Витовт был взбешен, когда Полоцкий князь передал ему содержание своего разговора с Эдигеем.

— Неужто ему захотелось сразиться с нами? — воскликнул он. — На какое же чудо он уповает? Воистину Бог отнял разум у старого пса!

— Будь осторожен, князь, — промолвил Тохтамыш, находившийся в шатре Витовта вместе с другими военачальниками. — Идику очень хитер. Он не стал бы так говорить с тобою, если бы что-то не обещало ему победу. Он, наверно, приготовил нам какую-то западню.

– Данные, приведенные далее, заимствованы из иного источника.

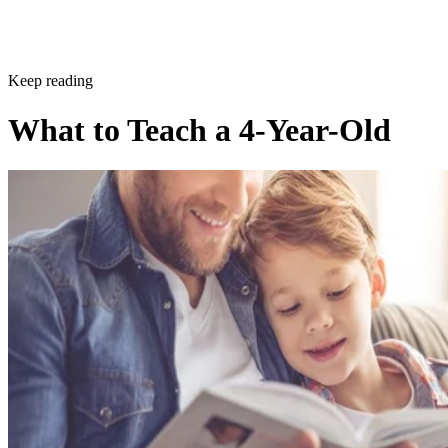
Sponsored
Keep reading
What to Teach a 4-Year-Old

— Что он мог приготовить? Из каждого своего воина он двоих не сделает, а сила у нас…

— Государь, татары уходят! — крикнул в это мгновение князь Иван Вельский, откидывая полу шатра.

Все поспешно вышли наружу и с первого взгляда убедились в том, что Вельский сказал правду: вся орда была на конях и, раскинувшись по степи широкой лавиной, уходила с места своей стоянки.

— Ну, вот вам и вся хитрость Эдигея! — воскликнул Витовт. — Наговорил всякого охальства, думая после того сбежать, не приняв боя! Но от нас он далеко не уйдет. Не медля минуты, начинать переправу — конница впереди, пешие полки и пушки за нею!

В это время года Ворскла была здесь не широка, и переправа шла споро. Задние тумены орды были еще хорошо видны вдали, когда вся конница Витовта и Тохтамыша сосредоточилась на левом берегу и пошла в преследование. Пешие воины и пушки двигались сзади, все больше отставая, но Витовта это мало беспокоило: он был уверен в том, что татары, не жалея лошадей, будут уходить до самой темноты, и рассчитывал атаковать их только на рассвете следующего дня, стянув к тому времени все свое войско к месту их ночевки.

Но велико было его удивление, когда, отойдя от берега верст на десять, татары внезапно повернули коней и с устрашающими криками двинулись навстречу. Впрочем, Витовта это не испугало, а скорее обрадовало: окинув взглядом приближающуюся орду, он сразу увидел, что по численности она значительно уступает его коннице, а потому без раздумия принял бой, не сомневаясь в легкой победе.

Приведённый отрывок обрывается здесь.